In an applied context to gardening, it correlates planting times to what local native plants are doing. For example, when the crocus blooms, it’s time to plant radishes.
The benefit being, some vegetables can, in theory, be planted ahead of last frost, thereby extending the gardening season. The practice is entirely anecdotal, as micro-climates are too variable to establish a regional constant. The information available is therefore crowdsourced, making for nice little community of gardening nerds.
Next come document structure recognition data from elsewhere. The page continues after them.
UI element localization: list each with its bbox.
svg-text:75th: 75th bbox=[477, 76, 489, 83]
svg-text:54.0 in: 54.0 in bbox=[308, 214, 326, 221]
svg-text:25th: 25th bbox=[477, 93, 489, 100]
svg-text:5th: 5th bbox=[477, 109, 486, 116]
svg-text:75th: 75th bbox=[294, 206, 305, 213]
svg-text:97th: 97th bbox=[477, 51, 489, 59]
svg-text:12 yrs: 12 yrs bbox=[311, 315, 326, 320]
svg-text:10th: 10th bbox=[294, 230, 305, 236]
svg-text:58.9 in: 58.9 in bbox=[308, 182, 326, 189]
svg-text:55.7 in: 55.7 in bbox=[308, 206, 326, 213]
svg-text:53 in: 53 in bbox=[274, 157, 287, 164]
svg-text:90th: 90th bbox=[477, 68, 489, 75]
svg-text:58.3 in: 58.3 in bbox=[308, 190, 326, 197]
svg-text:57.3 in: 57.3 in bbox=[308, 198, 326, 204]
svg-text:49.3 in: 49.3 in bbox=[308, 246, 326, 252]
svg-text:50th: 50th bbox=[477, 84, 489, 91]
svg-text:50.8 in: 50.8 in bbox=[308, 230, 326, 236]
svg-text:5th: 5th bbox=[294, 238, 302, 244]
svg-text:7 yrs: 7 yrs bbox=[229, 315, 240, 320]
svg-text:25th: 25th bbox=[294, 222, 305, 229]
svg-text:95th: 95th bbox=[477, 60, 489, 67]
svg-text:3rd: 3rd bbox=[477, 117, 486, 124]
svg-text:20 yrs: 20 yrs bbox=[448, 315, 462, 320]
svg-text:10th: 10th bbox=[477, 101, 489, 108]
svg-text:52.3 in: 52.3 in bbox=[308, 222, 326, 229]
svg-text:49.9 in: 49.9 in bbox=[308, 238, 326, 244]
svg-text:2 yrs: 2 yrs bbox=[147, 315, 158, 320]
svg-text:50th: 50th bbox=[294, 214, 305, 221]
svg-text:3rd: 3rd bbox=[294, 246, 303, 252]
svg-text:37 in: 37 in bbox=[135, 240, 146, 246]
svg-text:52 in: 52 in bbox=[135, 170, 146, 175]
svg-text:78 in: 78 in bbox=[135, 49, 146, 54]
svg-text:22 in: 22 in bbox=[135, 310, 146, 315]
It also made for a fun experiment. And with a basic internet search providing corollaries to what I planned to grow, I was able to create my own planting guide. The dates themselves I left blank, as I would fill them in myself, noting whether the incidence was successful or not. And so, after one year, I have my own vegetable garden planting time reference index, specific to my immediate geography:
I intend to add more items, but for now the greatest revelation was that I could squeeze out a few more weeks’ growing time for peas and root vegetables. And with the carrots maturing earlier as a result, I was able to plant a winter crop far enough in advance of the hard freeze to yield some impressive roots.
So while Suicide Month will remain unchanged, I can at least take comfort in the knowledge that it’s the last month of the season that I can’t plant anything.